Exercise material
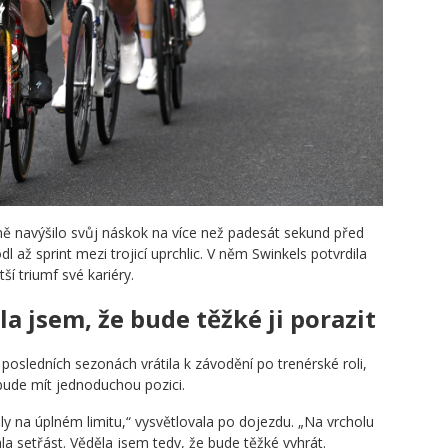
ně navýšilo svůj náskok na více než padesát sekund před
dl až sprint mezi trojicí uprchlic. V něm Swinkels potvrdila
tší triumf své kariéry.
a jsem, že bude těžké ji porazit
osledních sezonách vrátila k závodění po trenérské roli,
ebude mít jednoduchou pozici.
ely na úplném limitu,“ vysvětlovala po dojezdu. „Na vrcholu
a setřást. Věděla jsem tedy, že bude těžké vyhrát.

What you should do
Copy nothing except the lines from the one holding "a jsem, že bude těžké ji porazit" through the last line of the data above, and return them exactly.

Finished exercise
a jsem, že bude těžké ji porazit
osledních sezonách vrátila k závodění po trenérské roli,
ebude mít jednoduchou pozici.
ely na úplném limitu,“ vysvětlovala po dojezdu. „Na vrcholu
a setřást. Věděla jsem tedy, že bude těžké vyhrát.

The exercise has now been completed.